Bug 33860
Summary: | potential speed up of parser by recoding expression rules | ||
---|---|---|---|
Product: | WebKit | Reporter: | Patrick Mueller <pmuellr> |
Component: | JavaScriptCore | Assignee: | Nobody <webkit-unassigned> |
Status: | RESOLVED WONTFIX | ||
Severity: | Normal | CC: | ariya.hidayat, zack.carter, zherczeg, zoltan |
Priority: | P2 | ||
Version: | 528+ (Nightly build) | ||
Hardware: | All | ||
OS: | All |
Patrick Mueller
While playing with the bison parser for JavaScriptCore, I did a little googling research on bison optimization.
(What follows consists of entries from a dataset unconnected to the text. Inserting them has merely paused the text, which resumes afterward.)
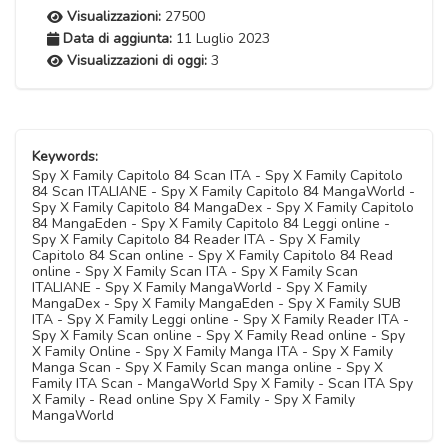
Visualizzazioni:
27500
Data di aggiunta:
11 Luglio 2023
Visualizzazioni di oggi:
3
Keywords:
Spy X Family Capitolo 84 Scan ITA - Spy X Family Capitolo
84 Scan ITALIANE - Spy X Family Capitolo 84 MangaWorld -
Spy X Family Capitolo 84 MangaDex - Spy X Family Capitolo
84 MangaEden - Spy X Family Capitolo 84 Leggi online -
Spy X Family Capitolo 84 Reader ITA - Spy X Family
Capitolo 84 Scan online - Spy X Family Capitolo 84 Read
online - Spy X Family Scan ITA - Spy X Family Scan
ITALIANE - Spy X Family MangaWorld - Spy X Family
MangaDex - Spy X Family MangaEden - Spy X Family SUB
ITA - Spy X Family Leggi online - Spy X Family Reader ITA -
Spy X Family Scan online - Spy X Family Read online - Spy
X Family Online - Spy X Family Manga ITA - Spy X Family
Manga Scan - Spy X Family Scan manga online - Spy X
Family ITA Scan - MangaWorld Spy X Family - Scan ITA Spy
X Family - Read online Spy X Family - Spy X Family
MangaWorld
Stumbled upon this:
http://compilers.iecc.com/comparch/article/97-03-086
which claims you can reduce the number of reductions by changing the way the rules are defined; basically flattening the recursive rules that define precedence, and adding the precedence back via %prec directives.
Just to see what was going on, I traced through the following expression (turned on the debug flags)
x = { a: 1 };
The parser walks the following steps when it hits the "1" token, consuming a "}" during the reduction:
NUMBER
Literal
PrimaryExprNoBrace
PrimaryExpr
MemberExpr
NewExpr
LeftHandSideExpr
PostfixExpr
UnaryExpr
MultiplicativeExpr
AdditiveExpr
ShiftExpr
RelationalExpr
EqualityExpr
BitwiseANDExpr
BitwiseXORExpr
BitwiseORExpr
LogicalANDExpr
LogicalORExpr
ConditionalExpr
AssignmentExpr
It seems to me that at least the rules from PostfixExpr down through ConditionalExpr would be good candidates to try this on.
Attachments | ||
---|---|---|
Add attachment proposed patch, testcase, etc. |
Patrick Mueller
In case the link in the summary goes away, here is the relevant text:
One more hint:
If the language has compicated expression syntax (like C)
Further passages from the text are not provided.